24 July 2021

Zen Master

While we await the theatrical release of Jia Zhangke's latest film (the documentary "Swimming Out Till the Sea Turns Blue"), we go back and look at a documentary about the director himself and revisit one of his best films.

JIA ZHANGKE: A GUY FROM FENYANG (2016) (B) - Walter Salles ("The Motorcycle Diaries") pays homage to Jia Zhangke with this thoughtful and faithful biography that follows the director to his hometown to Fenyang as a jumping-off point to study his filmmaking inspirations and techniques.

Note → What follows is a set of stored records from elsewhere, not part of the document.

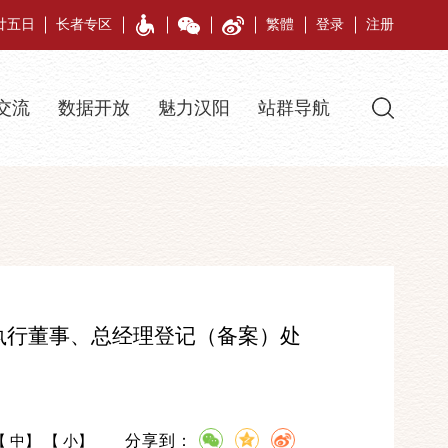
月廿五日
长者专区
繁體
登录
注册
交流
数据开放
魅力汉阳
站群导航
执行董事、总经理登记（备案）处
分享到：
【
中
】 【
小
】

Nothing fancy here; just tagging along with the filmmaker as he reminisces with old acquaintances and revisits specific sites from his youth that would populate his early work. Rotating members of his regular troupe join the reveries. As Salles' camera rolls, Jia unspools a narrative that creates a broad sense of his own worldview and goals as an artist. 

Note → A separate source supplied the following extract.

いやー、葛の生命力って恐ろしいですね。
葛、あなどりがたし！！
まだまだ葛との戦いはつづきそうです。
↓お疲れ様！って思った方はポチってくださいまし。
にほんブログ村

There is a shambling, familiar feel to this exercise, which sketches in some back story to the auteur's body of work. He comes across as a humble guy whose heart is into telling stories.

24 CITY (2009) (B) - This is a low-key and somewhat uneventful farewell to a Chinese factory as it makes way for luxury condominiums. Jia is one of the foremost chroniclers of the nation's transition from communism to controlled capitalism, but you wish he offered more insight this time. 

He lets workers tell their stories, but for some reason, he brings in ringers -- actors -- to portray some workers. And he doesn't make clear who is real and who is not. Though it is pretty easy to detect Joan Chen sitting in as the pretty woman who in her youth was often flagged as a dead ringer for Joan Chen. Also present is Jia's muse, Tao Zhao, as one of the final two characters who represent children of workers and the next, more yuppie, generation yearning for something beyond the daily grind.

Jia offers lush images paying homage to the work (and crafts) performed at the Chengdu factory and the steady dismantling of the buildings on the vast grounds. It's a lovely film and a fine idea, but it can be strangely inert at times.